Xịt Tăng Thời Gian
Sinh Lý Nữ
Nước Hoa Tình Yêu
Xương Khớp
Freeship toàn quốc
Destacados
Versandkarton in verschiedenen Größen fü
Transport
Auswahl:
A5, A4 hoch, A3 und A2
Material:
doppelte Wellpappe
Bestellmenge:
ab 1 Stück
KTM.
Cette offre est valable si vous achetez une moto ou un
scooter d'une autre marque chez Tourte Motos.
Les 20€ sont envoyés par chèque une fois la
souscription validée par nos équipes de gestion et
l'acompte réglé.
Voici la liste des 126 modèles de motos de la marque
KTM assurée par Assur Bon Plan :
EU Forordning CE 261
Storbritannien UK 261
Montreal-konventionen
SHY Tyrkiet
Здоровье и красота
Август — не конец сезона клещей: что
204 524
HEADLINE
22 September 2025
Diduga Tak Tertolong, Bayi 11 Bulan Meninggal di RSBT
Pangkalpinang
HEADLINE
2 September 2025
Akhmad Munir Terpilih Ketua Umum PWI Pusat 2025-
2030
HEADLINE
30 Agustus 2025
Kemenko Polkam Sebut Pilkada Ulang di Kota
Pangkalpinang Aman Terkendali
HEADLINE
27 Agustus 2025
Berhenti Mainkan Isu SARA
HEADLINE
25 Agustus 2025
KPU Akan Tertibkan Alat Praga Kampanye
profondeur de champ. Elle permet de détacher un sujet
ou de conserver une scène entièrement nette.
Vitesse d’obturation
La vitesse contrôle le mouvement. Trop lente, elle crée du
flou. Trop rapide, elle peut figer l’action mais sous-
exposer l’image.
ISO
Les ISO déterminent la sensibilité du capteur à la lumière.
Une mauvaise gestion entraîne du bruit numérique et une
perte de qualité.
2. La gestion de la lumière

━━━━━━━━━━━━━━━━━━━━━━━━━━━━━━

## Exercise instructions:
Go to the line in the material above that contains "Nước Hoa Tình Yêu" and copy exactly from there through the line that contains "EU Forordning CE 261", stopping after it.

## Problem solution:
Nước Hoa Tình Yêu
Xương Khớp
Freeship toàn quốc
Destacados
Versandkarton in verschiedenen Größen fü
Transport
Auswahl:
A5, A4 hoch, A3 und A2
Material:
doppelte Wellpappe
Bestellmenge:
ab 1 Stück
KTM.
Cette offre est valable si vous achetez une moto ou un
scooter d'une autre marque chez Tourte Motos.
Les 20€ sont envoyés par chèque une fois la
souscription validée par nos équipes de gestion et
l'acompte réglé.
Voici la liste des 126 modèles de motos de la marque
KTM assurée par Assur Bon Plan :
EU Forordning CE 261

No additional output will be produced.